Linderung der Symptome durch Schmerztherapie, Physiotherapie u.a.

Spinalkanalstenose Lendenwirbelsäule

Beschwerden

  • Schmerzen, Taubheit, Schwäche der Beine
  • kürzer werdende Gehstrecke
  • Rückenschmerzen nicht in jedem Fall

operative Behandlungsmöglichkeiten

Das Prinzip besteht in der Erweiterung des Spinalkanals. Minimalinvasive Techniken bieten den Vorteil der Gewebsschonung (wenig Muskelschädigung, keine Gelenkschädigung, wenig Vernarbungen) sowie der etwas schnelleren Wundheilung. Gelegentlich erfordert eine ausgiebige Gewebsabtragung eine zusätzliche Stabilisierung mit Implantaten.

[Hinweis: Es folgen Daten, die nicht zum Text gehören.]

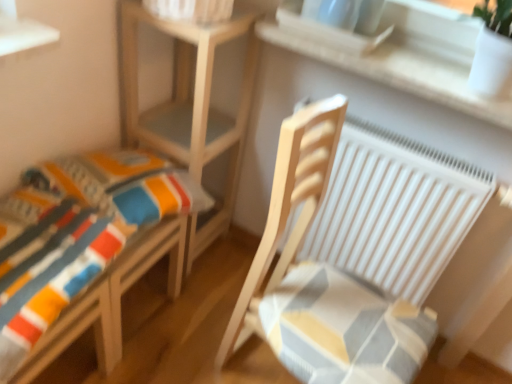 Describe the element at coordinates (411, 57) in the screenshot. This screenshot has height=384, width=512. I see `white stone window sill at upper center` at that location.

The width and height of the screenshot is (512, 384). Describe the element at coordinates (323, 279) in the screenshot. I see `wooden rocking chair at right` at that location.

The height and width of the screenshot is (384, 512). I want to click on white matte radiator at right, so [395, 210].

Is wooden rocking chair at right next to natural wood table at center and touching it?

There is a gap between wooden rocking chair at right and natural wood table at center.

Consider the image. From a real-world perspective, which is physically below, wooden rocking chair at right or natural wood table at center?

wooden rocking chair at right.

Is wooden rocking chair at right not inside natural wood table at center?

Absolutely, wooden rocking chair at right is external to natural wood table at center.

Does wooden rocking chair at right turn towards natural wood table at center?

No, wooden rocking chair at right is not aimed at natural wood table at center.

Is wooden rocking chair at right to the left of striped fabric cushion at lower left from the viewer's perspective?

In fact, wooden rocking chair at right is to the right of striped fabric cushion at lower left.

Consider the image. Which is correct: wooden rocking chair at right is inside striped fabric cushion at lower left, or outside of it?

wooden rocking chair at right is not enclosed by striped fabric cushion at lower left.

You are a GUI agent. You are given a task and a screenshot of the screen. Output one action in this format:
    pyautogui.click(x=<x>, y=<y>)
    Task: Click on the furniture behind the wooden rocking chair at right
    
    Given the screenshot: What is the action you would take?
    pyautogui.click(x=84, y=249)

From a real-world perspective, is wooden rocking chair at right positioned above or below striped fabric cushion at lower left?

wooden rocking chair at right is situated lower than striped fabric cushion at lower left in the real world.

Looking at the image, does white matte radiator at right seem bigger or smaller compared to wooden rocking chair at right?

Clearly, white matte radiator at right is smaller in size than wooden rocking chair at right.

Is white matte radiator at right next to wooden rocking chair at right and touching it?

No, white matte radiator at right is not touching wooden rocking chair at right.

From a real-world perspective, relative to wooden rocking chair at right, is white matte radiator at right vertically above or below?

From a real-world perspective, white matte radiator at right is physically below wooden rocking chair at right.

Can you tell me how much white matte radiator at right and wooden rocking chair at right differ in facing direction?

84.4 degrees separate the facing orientations of white matte radiator at right and wooden rocking chair at right.

From a real-world perspective, which object stands above the other?

From a 3D spatial view, white stone window sill at upper center is above.

Consider the image. From the image's perspective, is striped fabric cushion at lower left above or below white stone window sill at upper center?

striped fabric cushion at lower left is situated lower than white stone window sill at upper center in the image.

How far apart are striped fabric cushion at lower left and white stone window sill at upper center?

striped fabric cushion at lower left is 30.11 inches from white stone window sill at upper center.

Can we say striped fabric cushion at lower left lies outside white stone window sill at upper center?

striped fabric cushion at lower left lies outside white stone window sill at upper center's area.

Considering the relative sizes of white stone window sill at upper center and striped fabric cushion at lower left in the image provided, is white stone window sill at upper center smaller than striped fabric cushion at lower left?

Yes.

Is white stone window sill at upper center far from striped fabric cushion at lower left?

No, white stone window sill at upper center is not far from striped fabric cushion at lower left.

From the picture: Can you confirm if white stone window sill at upper center is shorter than striped fabric cushion at lower left?

Indeed, white stone window sill at upper center has a lesser height compared to striped fabric cushion at lower left.

Which is more distant, (461, 88) or (70, 298)?

Positioned behind is point (461, 88).

From a real-world perspective, is white stone window sill at upper center physically located above or below natural wood table at center?

Clearly, from a real-world perspective, white stone window sill at upper center is above natural wood table at center.

Which point is more forward, (x=402, y=12) or (x=176, y=30)?

The point (x=176, y=30) is more forward.

Can you confirm if white stone window sill at upper center is taller than natural wood table at center?

No, white stone window sill at upper center is not taller than natural wood table at center.

Considering the sizes of objects white matte radiator at right and striped fabric cushion at lower left in the image provided, who is wider, white matte radiator at right or striped fabric cushion at lower left?

With larger width is striped fabric cushion at lower left.

Would you consider white matte radiator at right to be distant from striped fabric cushion at lower left?

white matte radiator at right is actually quite close to striped fabric cushion at lower left.

Looking at this image, considering the sizes of white matte radiator at right and striped fabric cushion at lower left in the image, is white matte radiator at right taller or shorter than striped fabric cushion at lower left?

Clearly, white matte radiator at right is taller compared to striped fabric cushion at lower left.

From the image's perspective, is white matte radiator at right over striped fabric cushion at lower left?

Yes, from the image's perspective, white matte radiator at right is above striped fabric cushion at lower left.

Image resolution: width=512 pixels, height=384 pixels. I want to click on rocking chair on the right of natural wood table at center, so coord(323,279).

The image size is (512, 384). Identify the location of furniture above the wooden rocking chair at right (from the image's perspective). pos(84,249).

Looking at the image, which one is located further to natural wood table at center, striped fabric cushion at lower left or white stone window sill at upper center?

white stone window sill at upper center lies further to natural wood table at center than the other object.

Based on their spatial positions, is wooden rocking chair at right or striped fabric cushion at lower left closer to white stone window sill at upper center?

The object closer to white stone window sill at upper center is wooden rocking chair at right.

From the image, which object appears to be farther from striped fabric cushion at lower left, wooden rocking chair at right or natural wood table at center?

wooden rocking chair at right lies further to striped fabric cushion at lower left than the other object.

Looking at the image, which one is located further to striped fabric cushion at lower left, white stone window sill at upper center or wooden rocking chair at right?

Based on the image, white stone window sill at upper center appears to be further to striped fabric cushion at lower left.

Estimate the real-world distances between objects in this image. Which object is closer to white stone window sill at upper center, white matte radiator at right or natural wood table at center?

Among the two, white matte radiator at right is located nearer to white stone window sill at upper center.

Which object lies further to the anchor point white stone window sill at upper center, striped fabric cushion at lower left or natural wood table at center?

striped fabric cushion at lower left is further to white stone window sill at upper center.

Which object lies further to the anchor point wooden rocking chair at right, white stone window sill at upper center or natural wood table at center?

Based on the image, natural wood table at center appears to be further to wooden rocking chair at right.

Estimate the real-world distances between objects in this image. Which object is closer to wooden rocking chair at right, white matte radiator at right or white stone window sill at upper center?

white matte radiator at right is closer to wooden rocking chair at right.

Where is `table between white stone window sill at upper center and wooden rocking chair at right vertically`? table between white stone window sill at upper center and wooden rocking chair at right vertically is located at coordinates (189, 107).

Find the location of a particular element. The image size is (512, 384). window sill located between striped fabric cushion at lower left and white matte radiator at right in the left-right direction is located at coordinates (411, 57).

Locate an element on the screen. This screenshot has height=384, width=512. window sill between natural wood table at center and white matte radiator at right in the horizontal direction is located at coordinates (411, 57).

I want to click on radiator between white stone window sill at upper center and wooden rocking chair at right from top to bottom, so click(x=395, y=210). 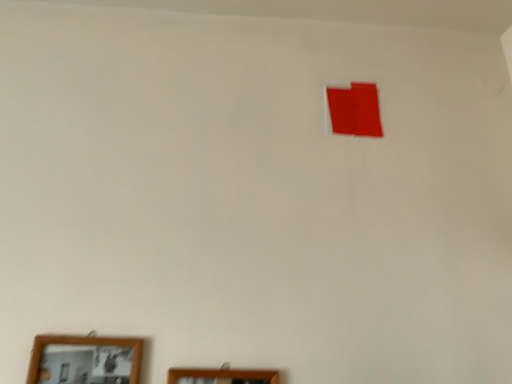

Spinalkanalstenose Halswirbelsäule

Beschwerden

  • Schmerzen, Schwäche in Armen und Händen, eventuell auch der Beine
  • Störungen der Feinmotorik der Hände (Fallenlassen von Gegenständen)
  • Gangunsicherheit
  • Nackenschmerzen nicht in jedem Fall

operative Behandlungsmöglichkeiten

In der Regel erfolgt die Beseitigung der Einengung im Bereich der Bandscheiben durch Operation von vorn. Meist ist in dem Zusammenhang eine Versteifung nötig. Dafür wird zwischen die Wirbelkörper ein Implantat eingesetzt. Auf eine zusätzliche Stabilisierung mit einer Platte oder mit Schrauben kann in den meissten Fällen verzichtet werden.
Gelegentlich kommt eine minimalinvasive Erweiterung des Spinalkanals von hinten ohne Einsetzen eines Implantats in Frage.